“Indonesia Menuju Dekade Terpanas: Kenapa Kota-Kota Kita Jadi ‘Kompor Raksasa’?”
feshdy_hippro - Thursday, 16 October 2025 | 02:26 AM


Kalau kamu merasa siang hari terasa lebih panas, bahkan keringat sudah muncul sebelum sampai ke kantor, kamu nggak salah. Ini bukan hanya perasaan, tapi fakta. Suhu udara di banyak kota besar Indonesia memang sedang naik tinggi-tinggi, bahkan mendekati rekor panas dalam beberapa tahun terakhir.
Di Jakarta, suhu maksimum harian belakangan ini bisa mencapai 36–37°C. Di Bandung, yang biasanya dingin, siang hari kini terasa sangat panas dan membuat orang enggan keluar rumah. Sementara di Surabaya, yang sejak dulu sudah terkenal panas, sekarang terasa seperti ditempatkan di bawah kaca pembesar.
Pertanyaannya sederhana, tapi penting: kenapa bisa sepanas ini?

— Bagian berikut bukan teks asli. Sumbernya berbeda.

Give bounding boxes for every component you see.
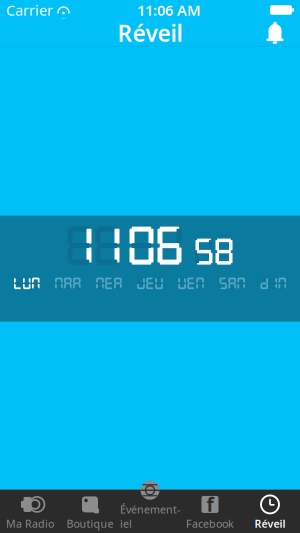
staticText: Événementiel billetterie	[120, 502, 180, 533]
staticText: Réveil	[254, 516, 286, 531]
staticText: Facebook	[186, 516, 234, 531]
staticText: Ma Radio	[6, 516, 54, 531]
staticText: 11:06 AM	[137, 0, 201, 20]
staticText: Boutique	[66, 516, 114, 531]
button[interactable]: Réveil	[240, 490, 300, 533]
button[interactable]: f	[180, 490, 240, 533]
staticText: Carrier	[6, 0, 53, 20]
button[interactable]: Boutique	[60, 490, 120, 533]
staticText: f	[206, 492, 214, 517]
button[interactable]: Alarme	[255, 20, 295, 46]
staticText: Réveil	[118, 18, 182, 48]
button[interactable]: Ma Radio	[0, 490, 60, 533]
button[interactable]: Événementiel billetterie	[120, 490, 180, 533]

1. Panas Ekstrem Bukan Hanya Kebetulan
Menurut data BMKG, Indonesia saat ini sedang memasuki musim kemarau puncak. Di musim ini, hujan minim, langit cerah, dan sinar matahari langsung mengenai tanah tanpa hambatan banyak dari awan. Situasi ini diperparah oleh dampak El Niño yang lemah, membuat wilayah tengah dan selatan Indonesia lebih kering dari biasanya. Kombinasi ini sudah cukup membuat suhu siang hari naik tinggi. Tapi bukan hanya itu. Dalam 40 tahun terakhir, suhu rata-rata di Indonesia meningkat sekitar 0,3–0,4°C. Perubahan ini mungkin terdengar kecil, tapi dampaknya nyata. Bayangkan kamu duduk di ruangan 25°C, dan setiap tahun suhu dinaikkan setengah derajat. Dalam 20 tahun, kamu akan berada di ruangan 35°C—terasa panas, keringetan, dan tidak nyaman. Itulah yang terjadi di Bumi kita. Pemanasan global membuat atmosfer menyimpan lebih banyak panas. Akibatnya, saat musim kemarau tiba, suhu udara bisa mencapai tingkat lebih tinggi dari kondisi “normal” beberapa dekade lalu. Panas ekstrem yang kita rasakan sekarang adalah bukti nyata dari krisis iklim global.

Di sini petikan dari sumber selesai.